Ieri La Morgia ha inizialmente annunciato lo stop alla produzione per il 31 marzo. «I dati del mercato sono emblematici», ha sottolineato l’ad Italia prima di chiarire come l’Italia sia sempre stata strategica per un’azienda come la Whirlpool che qui dà lavoro a 5mila persone. Le difficoltà riguarderebbero solo lo stabilimento campano, ciononostante la multinazionale non si sarebbe sottratta al tentativo di rilancio della produzione. Quale sarà, dunque, il destino dei 17 milioni previsti per Napoli? «Saranno redistribuiti tra gli altri stabilimenti del gruppo – ha concluso La Morgia – sebbene non abbiamo ancora deciso dove portare la produzione lavatrici».

Parole che hanno scatenato la rabbia dei sindacati. A cominciare da Francesca Re David, segretario generale della Fiom, che ha richiamato l’azienda al rispetto degli accordi: «Non posso credere che Whirlpool scopra solo ora che la produzione a Napoli non sia sostenibile. Sentiamo parlare dello stabilimento partenopeo come una cosa a sé e non come parte del gruppo, mentre la discussione non riguarda solo Napoli ma tutti i siti produttivi». Altrettanto duro il leader Fim Marco Bentivogli, secondo il quale «è stata sbagliata la regia del piano industriale». Da oggi sciopero in tutti gli stabilimenti del gruppo Whirlpool.

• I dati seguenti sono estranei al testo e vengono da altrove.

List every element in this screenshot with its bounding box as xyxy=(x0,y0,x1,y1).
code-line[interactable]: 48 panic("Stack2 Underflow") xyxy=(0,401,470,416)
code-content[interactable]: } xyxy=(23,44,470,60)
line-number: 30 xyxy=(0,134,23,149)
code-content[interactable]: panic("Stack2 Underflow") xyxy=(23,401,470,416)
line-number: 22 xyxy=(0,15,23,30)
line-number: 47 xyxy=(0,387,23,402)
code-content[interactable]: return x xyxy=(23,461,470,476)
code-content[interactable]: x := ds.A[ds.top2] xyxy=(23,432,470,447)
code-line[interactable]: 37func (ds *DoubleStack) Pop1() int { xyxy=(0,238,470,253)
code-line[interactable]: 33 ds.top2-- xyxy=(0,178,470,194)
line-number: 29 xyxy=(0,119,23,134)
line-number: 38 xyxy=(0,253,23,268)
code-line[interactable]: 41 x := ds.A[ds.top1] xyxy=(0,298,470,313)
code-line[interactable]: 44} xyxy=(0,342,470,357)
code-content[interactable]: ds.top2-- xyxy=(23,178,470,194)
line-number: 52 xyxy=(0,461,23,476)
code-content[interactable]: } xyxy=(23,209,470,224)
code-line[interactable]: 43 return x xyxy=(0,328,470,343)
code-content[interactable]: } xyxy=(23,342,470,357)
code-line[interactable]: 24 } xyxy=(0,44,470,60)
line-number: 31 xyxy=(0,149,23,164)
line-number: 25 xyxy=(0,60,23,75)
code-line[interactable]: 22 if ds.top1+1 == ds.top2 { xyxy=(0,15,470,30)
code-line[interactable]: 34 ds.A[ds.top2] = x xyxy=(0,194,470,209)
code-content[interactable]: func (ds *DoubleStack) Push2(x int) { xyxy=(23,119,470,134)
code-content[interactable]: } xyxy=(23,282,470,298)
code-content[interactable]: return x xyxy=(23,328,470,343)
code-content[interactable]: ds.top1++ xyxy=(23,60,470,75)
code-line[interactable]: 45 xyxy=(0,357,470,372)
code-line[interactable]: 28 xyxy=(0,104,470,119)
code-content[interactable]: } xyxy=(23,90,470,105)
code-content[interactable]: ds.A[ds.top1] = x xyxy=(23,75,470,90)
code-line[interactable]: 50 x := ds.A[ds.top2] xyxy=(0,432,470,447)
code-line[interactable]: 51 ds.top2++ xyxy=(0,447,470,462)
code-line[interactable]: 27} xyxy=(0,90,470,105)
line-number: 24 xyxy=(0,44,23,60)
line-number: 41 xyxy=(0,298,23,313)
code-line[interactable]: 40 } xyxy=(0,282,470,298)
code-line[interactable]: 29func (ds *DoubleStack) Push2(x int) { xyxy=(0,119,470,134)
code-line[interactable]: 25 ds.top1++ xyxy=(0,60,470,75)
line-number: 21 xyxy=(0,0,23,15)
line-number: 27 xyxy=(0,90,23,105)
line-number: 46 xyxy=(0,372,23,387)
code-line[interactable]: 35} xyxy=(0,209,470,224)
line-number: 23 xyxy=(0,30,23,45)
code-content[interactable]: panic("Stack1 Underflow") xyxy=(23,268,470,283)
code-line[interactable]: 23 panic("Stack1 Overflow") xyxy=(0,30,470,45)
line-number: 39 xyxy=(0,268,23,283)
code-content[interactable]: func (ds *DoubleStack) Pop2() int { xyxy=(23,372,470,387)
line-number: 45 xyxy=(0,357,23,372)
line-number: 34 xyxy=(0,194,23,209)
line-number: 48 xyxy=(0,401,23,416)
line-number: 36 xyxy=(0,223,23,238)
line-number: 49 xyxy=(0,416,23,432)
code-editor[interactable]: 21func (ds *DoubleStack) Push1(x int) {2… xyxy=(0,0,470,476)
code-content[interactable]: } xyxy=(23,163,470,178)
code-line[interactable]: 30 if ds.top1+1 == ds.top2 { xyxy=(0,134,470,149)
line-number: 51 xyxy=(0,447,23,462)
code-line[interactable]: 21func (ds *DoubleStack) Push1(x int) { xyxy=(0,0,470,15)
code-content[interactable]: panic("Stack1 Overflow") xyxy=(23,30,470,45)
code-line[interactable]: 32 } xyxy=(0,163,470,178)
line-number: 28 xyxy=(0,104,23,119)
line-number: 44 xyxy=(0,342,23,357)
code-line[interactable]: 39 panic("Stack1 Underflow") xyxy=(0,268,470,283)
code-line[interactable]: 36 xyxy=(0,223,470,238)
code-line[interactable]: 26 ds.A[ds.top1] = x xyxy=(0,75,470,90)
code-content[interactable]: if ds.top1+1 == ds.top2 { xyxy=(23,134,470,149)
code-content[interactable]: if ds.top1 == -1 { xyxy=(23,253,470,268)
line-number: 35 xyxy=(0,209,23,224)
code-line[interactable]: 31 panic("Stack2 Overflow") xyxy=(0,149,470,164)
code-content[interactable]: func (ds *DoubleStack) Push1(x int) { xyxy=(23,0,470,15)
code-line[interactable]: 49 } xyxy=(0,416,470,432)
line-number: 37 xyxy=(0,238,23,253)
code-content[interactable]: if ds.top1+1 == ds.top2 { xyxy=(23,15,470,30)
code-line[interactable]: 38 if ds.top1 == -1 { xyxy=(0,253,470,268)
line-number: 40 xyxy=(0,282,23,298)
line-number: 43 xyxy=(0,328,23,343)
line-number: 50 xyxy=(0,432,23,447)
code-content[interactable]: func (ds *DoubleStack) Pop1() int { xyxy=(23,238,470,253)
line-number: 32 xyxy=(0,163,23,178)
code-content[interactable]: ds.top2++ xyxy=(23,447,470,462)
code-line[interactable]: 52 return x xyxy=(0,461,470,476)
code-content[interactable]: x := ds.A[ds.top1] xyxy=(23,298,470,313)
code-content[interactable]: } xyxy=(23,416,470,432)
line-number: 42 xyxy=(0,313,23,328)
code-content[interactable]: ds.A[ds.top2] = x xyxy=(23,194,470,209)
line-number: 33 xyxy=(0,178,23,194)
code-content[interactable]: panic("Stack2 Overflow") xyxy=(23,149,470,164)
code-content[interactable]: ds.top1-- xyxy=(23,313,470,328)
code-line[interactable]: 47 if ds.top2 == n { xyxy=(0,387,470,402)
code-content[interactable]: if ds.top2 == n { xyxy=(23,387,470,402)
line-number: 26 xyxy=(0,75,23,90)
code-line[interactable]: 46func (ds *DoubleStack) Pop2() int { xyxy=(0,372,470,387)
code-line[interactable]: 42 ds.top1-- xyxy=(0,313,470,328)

E il governo? Il ministro Patuanelli ha bollato la decisione della Whirlpool come «inaccettabile», prima di convocare una riunione ristretta che ha prodotto come unico risultato il rinvio della chiusura dello stabilimento. Dure le critiche dell’opposizione: «L’esecutivo non suggerisce soluzioni industriali che garantiscano il lavoro alle maestranze della Whirlpool, anzi spalanca le porte a declino e desertificazione industriale – ha attaccato Paolo Russo, deputato di Forza Italia – Al Sud non occorrono misure assistenziali come il reddito di cittadinanza, ma politiche che attraggano imprese, valorizzino le competenze e garantiscano una no tax area». Nel frattempo Invitalia si è attivata per individuare un acquirente per lo stabilimento di Napoli che garantisca un piano industriale «credibile». La selezione si concluderà entro luglio 2020.